Fix tokenizer - Githubissues

Living-with-machines / DeezyMatch

A Flexible Deep Learning Approach to Fuzzy String Matching

https://living-with-machines.github.io/DeezyMatch/

Other

139 stars 34 forks source link

Fix tokenizer #111

Closed mcollardanuy closed 2 years ago

mcollardanuy commented 2 years ago

Issues addressed:

Fix bug with test tokenize (https://github.com/Living-with-machines/DeezyMatch/issues/109)
Define word token separators in input file (https://github.com/Living-with-machines/DeezyMatch/issues/78)
Prefix/suffix parameter moved as part of mode, not preprocessing, as it applied to subword tokenization

review-notebook-app[bot] commented 2 years ago

Check out this pull request on

See visual diffs & provide feedback on Jupyter Notebooks.

Powered by ReviewNB

mcollardanuy commented 2 years ago

Hi @kasra-hosseini, could you have a look at this PR? These are the main changes:

Fix bug with test tokenize (https://github.com/Living-with-machines/DeezyMatch/issues/109)
Define word token separators in input file (https://github.com/Living-with-machines/DeezyMatch/issues/78)
Prefix/suffix parameter moved as part of mode, not preprocessing, as it applied to subword tokenization

I will start looking into the issue about the second and third columns for vector generation separately.

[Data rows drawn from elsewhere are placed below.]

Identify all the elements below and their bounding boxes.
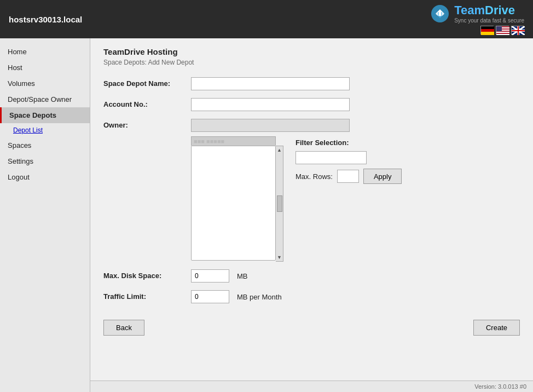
- sidebar-item-host[interactable]: Host: [0, 60, 90, 76]
- sidebar-item-spaces[interactable]: Spaces: [0, 137, 90, 153]
- page-title: TeamDrive Hosting: [103, 47, 520, 56]
- account-no-label: Account No.:: [103, 98, 191, 108]
- max-rows-input[interactable]: [337, 170, 359, 183]
- breadcrumb: Space Depots: Add New Depot: [103, 59, 520, 66]
- language-flags: [480, 26, 524, 34]
- sidebar-item-settings[interactable]: Settings: [0, 153, 90, 169]
- apply-button[interactable]: Apply: [363, 169, 402, 184]
- flag-us[interactable]: [496, 26, 509, 34]
- disk-space-label: Max. Disk Space:: [103, 269, 191, 280]
- form-row-disk-space: Max. Disk Space: MB: [103, 269, 520, 283]
- bottom-buttons: Back Create: [103, 320, 520, 341]
- svg-rect-2: [481, 29, 494, 32]
- add-depot-form: Space Depot Name: Account No.: Owner:: [103, 77, 520, 341]
- footer: Version: 3.0.013 #0: [90, 381, 533, 392]
- back-button[interactable]: Back: [103, 320, 144, 336]
- form-row-depot-name: Space Depot Name:: [103, 77, 520, 90]
- flag-gb[interactable]: [511, 26, 524, 34]
- teamdrive-icon: [429, 4, 451, 24]
- owner-input: [191, 119, 350, 132]
- traffic-limit-input[interactable]: [191, 290, 229, 303]
- hostname: hostsrv30013.local: [9, 15, 82, 24]
- traffic-limit-unit: MB per Month: [237, 293, 282, 301]
- filter-row-maxrows: Max. Rows: Apply: [296, 169, 402, 184]
- version-text: Version: 3.0.013 #0: [474, 383, 526, 390]
- filter-selection-label: Filter Selection:: [296, 139, 402, 147]
- svg-rect-9: [496, 26, 502, 31]
- logo-title: TeamDrive: [454, 4, 524, 17]
- flag-de[interactable]: [480, 26, 494, 34]
- form-row-owner: Owner: ■■■ ■■■■■: [103, 119, 520, 262]
- traffic-limit-field: MB per Month: [191, 290, 520, 303]
- header: hostsrv30013.local TeamDrive Sync your d…: [0, 0, 533, 38]
- form-row-traffic-limit: Traffic Limit: MB per Month: [103, 290, 520, 303]
- svg-rect-8: [496, 34, 509, 35]
- listbox-scrollbar: ▲ ▼: [276, 146, 283, 262]
- logo-text: TeamDrive Sync your data fast & secure: [454, 4, 524, 23]
- sidebar-item-space-depots[interactable]: Space Depots: [0, 107, 90, 123]
- scroll-down-icon[interactable]: ▼: [277, 255, 282, 260]
- filter-panel: Filter Selection: Max. Rows: Apply: [296, 136, 402, 184]
- logo-subtitle: Sync your data fast & secure: [454, 18, 524, 24]
- owner-listbox[interactable]: [191, 146, 276, 261]
- sidebar: Home Host Volumes Depot/Space Owner Spac…: [0, 38, 90, 392]
- depot-name-label: Space Depot Name:: [103, 77, 191, 88]
- sidebar-item-depot-space-owner[interactable]: Depot/Space Owner: [0, 91, 90, 107]
- account-no-field: [191, 98, 520, 111]
- owner-field: ■■■ ■■■■■ ▲ ▼: [191, 119, 520, 262]
- scroll-up-icon[interactable]: ▲: [277, 147, 282, 153]
- depot-name-input[interactable]: [191, 77, 350, 90]
- form-row-account-no: Account No.:: [103, 98, 520, 111]
- owner-listbox-wrap: ■■■ ■■■■■ ▲ ▼: [191, 136, 287, 262]
- max-rows-label: Max. Rows:: [296, 172, 333, 181]
- sidebar-item-logout[interactable]: Logout: [0, 169, 90, 185]
- svg-rect-3: [481, 32, 494, 35]
- owner-label: Owner:: [103, 119, 191, 129]
- depot-name-field: [191, 77, 520, 90]
- disk-space-field: MB: [191, 269, 520, 283]
- content-area: TeamDrive Hosting Space Depots: Add New …: [90, 38, 533, 392]
- main-layout: Home Host Volumes Depot/Space Owner Spac…: [0, 38, 533, 392]
- scroll-thumb: [277, 195, 282, 212]
- header-right: TeamDrive Sync your data fast & secure: [429, 4, 524, 34]
- traffic-limit-label: Traffic Limit:: [103, 290, 191, 301]
- account-no-input[interactable]: [191, 98, 350, 111]
- listbox-header: ■■■ ■■■■■: [191, 136, 276, 146]
- logo: TeamDrive Sync your data fast & secure: [429, 4, 524, 24]
- disk-space-unit: MB: [237, 272, 248, 280]
- sidebar-item-home[interactable]: Home: [0, 44, 90, 60]
- sidebar-item-depot-list[interactable]: Depot List: [0, 123, 90, 137]
- disk-space-input[interactable]: [191, 269, 229, 283]
- svg-rect-7: [496, 32, 509, 33]
- create-button[interactable]: Create: [473, 320, 520, 336]
- svg-rect-1: [481, 26, 494, 29]
- sidebar-item-volumes[interactable]: Volumes: [0, 76, 90, 91]
- filter-input[interactable]: [296, 151, 367, 164]
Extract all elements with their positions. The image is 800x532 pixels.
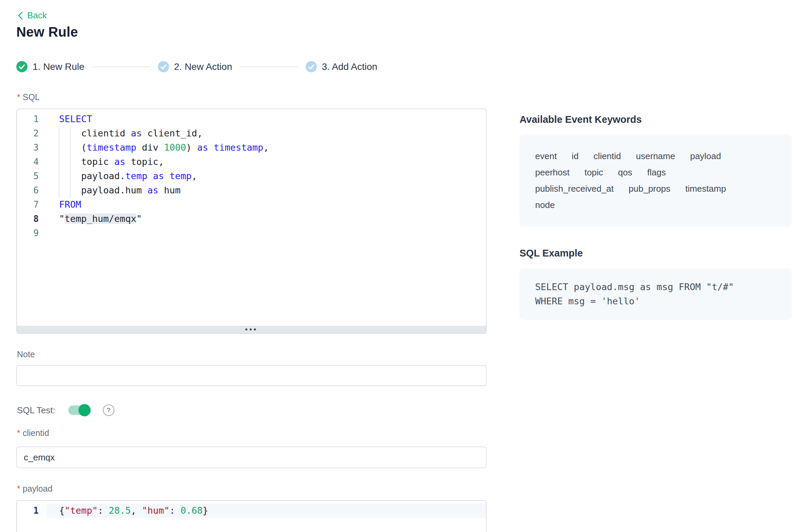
clientid-value: c_emqx [24,452,55,463]
token-pl: , [263,142,269,153]
code-content: payload.temp as temp, [47,169,486,183]
token-hl: temp_hum/emqx [65,213,136,224]
sql-test-toggle[interactable] [68,405,89,415]
sql-example-line: SELECT payload.msg as msg FROM "t/#" [535,280,776,294]
token-pl: } [203,505,208,516]
step-label: 3. Add Action [322,61,377,72]
required-asterisk: * [17,484,20,493]
editor-resize-handle[interactable]: ••• [17,326,486,333]
indent-guide [59,155,59,169]
line-number: 7 [17,197,47,212]
indent-guide [59,140,59,155]
token-kw: timestamp [87,142,136,153]
code-line: 5 payload.temp as temp, [17,169,486,183]
back-link[interactable]: Back [17,10,47,21]
event-keywords-card: eventidclientidusernamepayloadpeerhostto… [520,134,792,227]
code-line: 1{"temp": 28.5, "hum": 0.68} [17,504,486,518]
wizard-step-3[interactable]: 3. Add Action [306,61,377,72]
sql-code-editor[interactable]: 1SELECT2 clientid as client_id,3 (timest… [16,109,487,334]
token-kw: as [197,142,208,153]
sql-editor-lines[interactable]: 1SELECT2 clientid as client_id,3 (timest… [17,109,486,326]
token-pl: , [192,171,197,181]
step-check-icon [16,61,28,72]
line-number: 4 [17,155,47,169]
sql-example-card: SELECT payload.msg as msg FROM "t/#"WHER… [520,268,792,320]
required-asterisk: * [17,428,20,438]
line-number: 5 [17,169,47,183]
step-connector [92,66,150,67]
wizard-step-2[interactable]: 2. New Action [158,61,232,72]
event-keyword: peerhost [535,164,569,180]
code-content: "temp_hum/emqx" [47,212,486,226]
step-label: 2. New Action [174,61,232,72]
help-icon[interactable]: ? [103,404,114,416]
token-pl: topic, [125,156,164,167]
keyword-row: publish_received_atpub_propstimestamp [535,180,776,197]
code-content: topic as topic, [47,155,486,169]
right-sidebar: Available Event Keywords eventidclientid… [520,114,792,320]
code-line: 4 topic as topic, [17,155,486,169]
sql-example-line: WHERE msg = 'hello' [535,294,776,308]
code-content [47,226,486,240]
wizard-step-1[interactable]: 1. New Rule [16,61,85,72]
code-content: SELECT [47,112,486,126]
line-number: 9 [17,226,47,240]
wizard-steps: 1. New Rule2. New Action3. Add Action [16,61,377,72]
resize-dots-icon: ••• [245,326,258,333]
line-number: 3 [17,140,47,155]
payload-editor-lines[interactable]: 1{"temp": 28.5, "hum": 0.68} [17,501,486,518]
code-line: 2 clientid as client_id, [17,126,486,140]
token-kw: as [114,156,126,167]
code-line: 9 [17,226,486,240]
indent-guide [59,126,59,140]
token-pl: { [59,505,65,516]
code-content: FROM [47,197,486,212]
clientid-input[interactable]: c_emqx [16,446,487,468]
payload-code-editor[interactable]: 1{"temp": 28.5, "hum": 0.68} [16,500,487,532]
keyword-row: node [535,197,776,213]
token-num: 0.68 [181,505,203,516]
token-kw: FROM [59,199,81,210]
token-kw: as [147,185,159,195]
event-keyword: pub_props [629,180,670,197]
event-keyword: payload [690,148,721,164]
note-input[interactable] [16,365,487,386]
token-pl [147,171,153,181]
line-number: 6 [17,183,47,197]
note-field-label: Note [17,349,35,359]
event-keyword: clientid [594,148,621,164]
token-pl: " [137,213,142,224]
code-content: (timestamp div 1000) as timestamp, [47,140,486,155]
token-pl [164,171,169,181]
indent-guide [70,126,71,140]
indent-guide [70,140,71,155]
indent-guide [59,183,59,197]
page-title: New Rule [16,24,78,40]
back-label: Back [27,10,47,21]
token-kw: as [153,171,164,181]
code-line: 1SELECT [17,112,486,126]
code-line: 3 (timestamp div 1000) as timestamp, [17,140,486,155]
step-label: 1. New Rule [33,61,85,72]
code-content: clientid as client_id, [47,126,486,140]
token-pl [208,142,214,153]
indent-guide [70,155,71,169]
token-pl: payload. [59,171,125,181]
line-number: 8 [17,212,47,226]
token-str: "temp" [65,505,98,516]
token-pl: ) [186,142,197,153]
keyword-row: eventidclientidusernamepayload [535,148,776,164]
step-check-icon [158,61,169,72]
sql-test-row: SQL Test: ? [17,403,114,417]
token-pl: topic [59,156,114,167]
token-num: 1000 [164,142,186,153]
event-keyword: topic [584,164,603,180]
token-pl: : [169,505,181,516]
token-str: "hum" [142,505,169,516]
step-connector [240,66,298,67]
code-line: 8"temp_hum/emqx" [17,212,486,226]
event-keyword: flags [647,164,666,180]
event-keyword: qos [618,164,632,180]
event-keyword: event [535,148,557,164]
line-number: 1 [17,504,47,518]
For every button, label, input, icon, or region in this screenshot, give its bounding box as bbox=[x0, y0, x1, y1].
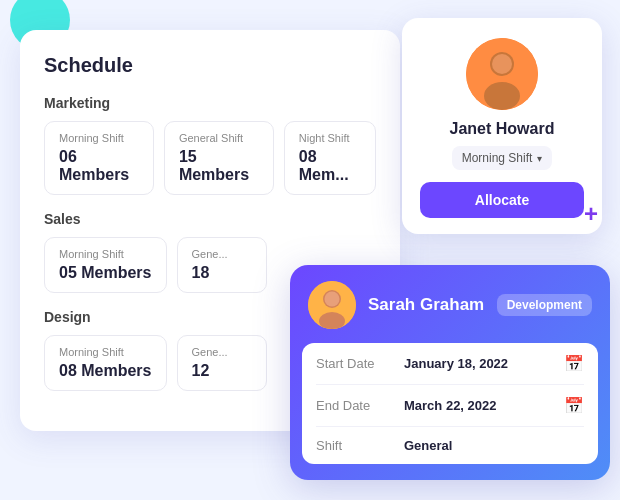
start-date-label: Start Date bbox=[316, 356, 396, 371]
end-date-value: March 22, 2022 bbox=[404, 398, 556, 413]
shift-label: General Shift bbox=[179, 132, 259, 144]
shift-label: Morning Shift bbox=[59, 132, 139, 144]
calendar-icon: 📅 bbox=[564, 396, 584, 415]
detail-name: Sarah Graham bbox=[368, 295, 485, 315]
allocate-button[interactable]: Allocate bbox=[420, 182, 584, 218]
avatar bbox=[466, 38, 538, 110]
shift-value: 06 Members bbox=[59, 148, 139, 184]
shift-box: Morning Shift 08 Members bbox=[44, 335, 167, 391]
shift-box: General Shift 15 Members bbox=[164, 121, 274, 195]
schedule-title: Schedule bbox=[44, 54, 376, 77]
plus-icon: + bbox=[584, 200, 598, 228]
detail-card: Sarah Graham Development Start Date Janu… bbox=[290, 265, 610, 480]
chevron-down-icon: ▾ bbox=[537, 153, 542, 164]
shift-label: Night Shift bbox=[299, 132, 361, 144]
start-date-value: January 18, 2022 bbox=[404, 356, 556, 371]
detail-body: Start Date January 18, 2022 📅 End Date M… bbox=[302, 343, 598, 464]
svg-point-7 bbox=[325, 292, 340, 307]
shift-label: Gene... bbox=[192, 346, 252, 358]
section-label-marketing: Marketing bbox=[44, 95, 376, 111]
svg-point-2 bbox=[484, 82, 520, 110]
shift-box: Morning Shift 06 Members bbox=[44, 121, 154, 195]
detail-header: Sarah Graham Development bbox=[290, 265, 610, 343]
detail-badge: Development bbox=[497, 294, 592, 316]
shift-selector[interactable]: Morning Shift ▾ bbox=[452, 146, 553, 170]
shift-box: Morning Shift 05 Members bbox=[44, 237, 167, 293]
detail-row-end: End Date March 22, 2022 📅 bbox=[316, 385, 584, 427]
shift-box: Gene... 18 bbox=[177, 237, 267, 293]
marketing-shift-row: Morning Shift 06 Members General Shift 1… bbox=[44, 121, 376, 195]
profile-name: Janet Howard bbox=[450, 120, 555, 138]
shift-label: Gene... bbox=[192, 248, 252, 260]
profile-card: Janet Howard Morning Shift ▾ Allocate bbox=[402, 18, 602, 234]
shift-value: 05 Members bbox=[59, 264, 152, 282]
shift-box: Night Shift 08 Mem... bbox=[284, 121, 376, 195]
avatar bbox=[308, 281, 356, 329]
section-label-sales: Sales bbox=[44, 211, 376, 227]
detail-row-start: Start Date January 18, 2022 📅 bbox=[316, 343, 584, 385]
shift-value: General bbox=[404, 438, 584, 453]
end-date-label: End Date bbox=[316, 398, 396, 413]
shift-value: 18 bbox=[192, 264, 252, 282]
shift-value: 08 Members bbox=[59, 362, 152, 380]
shift-value: 12 bbox=[192, 362, 252, 380]
shift-value: 08 Mem... bbox=[299, 148, 361, 184]
svg-point-3 bbox=[492, 54, 512, 74]
detail-row-shift: Shift General bbox=[316, 427, 584, 464]
shift-selector-label: Morning Shift bbox=[462, 151, 533, 165]
shift-box: Gene... 12 bbox=[177, 335, 267, 391]
shift-value: 15 Members bbox=[179, 148, 259, 184]
shift-label: Morning Shift bbox=[59, 346, 152, 358]
section-marketing: Marketing Morning Shift 06 Members Gener… bbox=[44, 95, 376, 195]
shift-label: Shift bbox=[316, 438, 396, 453]
shift-label: Morning Shift bbox=[59, 248, 152, 260]
calendar-icon: 📅 bbox=[564, 354, 584, 373]
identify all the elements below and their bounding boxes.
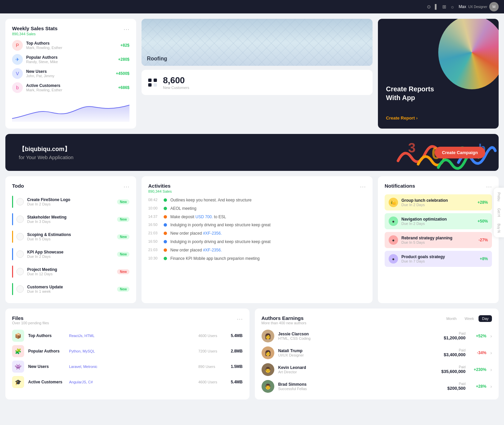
search-icon[interactable]: ⊙ [427,4,431,9]
ae-avatar: 👩 [262,346,274,359]
ae-item: 👨 Brad Simmons Successful Fellas Paid $2… [262,380,492,393]
act-text: Outlines keep you honest. And keep struc… [170,197,251,203]
todo-name: Stakeholder Meeting [27,215,114,220]
notif-due: Due In 5 Days [401,240,475,244]
act-dot-orange [164,215,167,219]
ae-arrow-icon[interactable]: › [490,350,492,356]
ae-change-neg: -34% [469,350,486,355]
user-info: Max UX Designer M [459,2,499,11]
act-text: Indulging in poorly driving and keep str… [170,239,271,245]
file-name: Active Customers [28,380,65,384]
act-text: Make deposit USD 700. to ESL [170,214,226,220]
notif-name: Product goals strategy [401,254,477,259]
sidebar-peek-item[interactable]: Buy N [496,222,502,235]
tab-week[interactable]: Week [461,315,478,322]
sales-chart [12,98,129,122]
ae-name: Brad Simmons [278,382,444,387]
grid-icon[interactable]: ⊞ [442,4,446,9]
act-dot-green [164,207,167,210]
ae-item: 👩 Jessie Clarcson HTML, CSS Coding Paid … [262,330,492,342]
ae-header: Authors Earnings More than 400 new autho… [262,315,492,325]
create-report-link[interactable]: Create Report › [386,115,491,121]
ae-change-pos: +28% [469,384,486,389]
arrow-right-icon: › [416,115,417,121]
ae-info: Brad Simmons Successful Fellas [278,382,444,391]
tab-month[interactable]: Month [443,315,460,322]
todo-due: Due In 3 Days [27,220,114,224]
file-tags: AngularJS, C# [69,380,194,384]
file-item: 🎓 Active Customers AngularJS, C# 4600 Us… [12,376,243,388]
tab-day[interactable]: Day [479,315,492,322]
file-users: 4600 Users [199,334,222,338]
todo-checkbox[interactable] [16,198,24,205]
ae-arrow-icon[interactable]: › [490,367,492,372]
notif-name: Navigation optimization [401,217,474,222]
todo-name: Customers Update [27,285,114,289]
sidebar-peek-item[interactable]: Get H [496,206,502,219]
center-column: Roofing 8,600 New Customers [142,19,373,129]
stat-value: +686$ [118,85,129,90]
stat-name: New Users [26,69,113,74]
new-users-icon: V [12,68,23,79]
todo-item: KPI App Showcase Due In 2 Days New [12,247,129,262]
activities-dots-icon[interactable]: ⋯ [360,183,366,190]
ae-payment: Paid $35,600,000 [441,365,465,374]
todo-checkbox[interactable] [16,233,24,240]
todo-bar-green [12,283,13,295]
ae-amount: $35,600,000 [441,369,465,374]
todo-info: Project Meeting Due In 12 Days [27,267,114,276]
banner-brand: 【biqubiqu.com】 [19,145,73,153]
act-dot-orange [164,232,167,235]
right-sidebar-peek: Prebu Get H Buy N [494,188,504,237]
notifications-dots-icon[interactable]: ⋯ [486,183,492,190]
file-users: 7200 Users [199,349,222,353]
act-time: 16:50 [148,239,160,243]
ae-arrow-icon[interactable]: › [490,384,492,389]
act-time: 10:30 [148,256,160,260]
act-text: New order placed #XF-2356. [170,231,222,236]
file-tags: ReactJs, HTML [69,334,194,338]
file-size: 1.5MB [226,364,243,369]
todo-item: Stakeholder Meeting Due In 3 Days New [12,212,129,227]
todo-badge: New [117,287,129,292]
todo-dots-icon[interactable]: ⋯ [123,183,129,190]
todo-checkbox[interactable] [16,216,24,223]
sidebar-peek-item[interactable]: Prebu [496,190,502,203]
notif-item: ● Navigation optimization Due In 2 Days … [385,213,492,229]
ae-payment: Paid $1,200,000 [444,332,465,340]
todo-due: Due In 5 Days [27,237,114,241]
ae-change-pos: +52% [469,334,486,338]
todo-info: Customers Update Due In 1 week [27,285,114,293]
ae-paid-label: Paid [441,365,465,369]
todo-checkbox[interactable] [16,285,24,293]
act-time: 10:00 [148,206,160,210]
create-campaign-button[interactable]: Create Campaign [435,147,485,158]
ae-arrow-icon[interactable]: › [490,333,492,339]
act-link[interactable]: #XF-2356. [203,248,222,252]
ae-title: Authors Earnings [262,315,306,321]
ae-avatar: 👨 [262,363,274,376]
ae-item: 👩 Natali Trump UI/UX Designer Paid $3,40… [262,346,492,359]
ae-period-tabs: Month Week Day [443,315,492,322]
avatar[interactable]: M [489,2,499,11]
notif-value: +28% [478,200,488,205]
todo-checkbox[interactable] [16,268,24,275]
ae-role: UI/UX Designer [278,353,440,357]
act-link[interactable]: USD 700. [195,215,213,219]
files-dots-icon[interactable]: ⋯ [237,315,243,323]
stat-name: Popular Authors [26,55,115,60]
card-header: Activities 890,344 Sales ⋯ [148,183,366,193]
file-icon-yellow: 🎓 [12,376,24,388]
act-dot-green [164,257,167,260]
todo-due: Due In 12 Days [27,272,114,276]
file-size: 5.4MB [226,333,243,338]
act-link[interactable]: #XF-2356. [203,231,222,236]
user-name: Max [459,4,466,9]
file-size: 2.8MB [226,349,243,353]
ae-paid-label: Paid [444,332,465,335]
card-header: Todo ⋯ [12,183,129,190]
weekly-sales-subtitle: 890,344 Sales [12,32,58,36]
new-customers-info: 8,600 New Customers [163,75,189,90]
todo-checkbox[interactable] [16,250,24,258]
dots-menu-icon[interactable]: ⋯ [123,26,129,33]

Let me know if something is not clear. Thank you!

kasra-hosseini commented 2 years ago

@mcollardanuy Could you please take a look at the tests here: https://github.com/Living-with-machines/DeezyMatch/blob/feature/109-improve-tokenizer/DeezyMatch/tests/test_utils.py? Are these the expected outputs?

kasra-hosseini commented 2 years ago

@mcollardanuy I also added another test for https://github.com/Living-with-machines/DeezyMatch/issues/109, see: https://github.com/Living-with-machines/DeezyMatch/blob/feature/109-improve-tokenizer/DeezyMatch/tests/test_pipeline_ngram.py.

The only difference to test_pipeline.py is that we set tokenize: ["ngram"] instead of tokenize: ["char", "word"]

kasra-hosseini commented 2 years ago

If you are happy with https://github.com/Living-with-machines/DeezyMatch/commit/70d4654e004ebcf8cd0d92df32bec8c636061ea5, please go ahead and merge with the develop branch.

mcollardanuy commented 2 years ago

Hi @kasra-hosseini, thanks! There's just one case in which I think we're not getting the expected output. And I would add a test using two work token separators. Other than that, everything looks good to me!

kasra-hosseini commented 2 years ago

@mcollardanuy Great, thanks again. I tried to address your comments. Could you please take a look at them? Is there anything else that you think we should address in this PR?

mcollardanuy commented 2 years ago

Hi @kasra-hosseini, thanks, all looks good!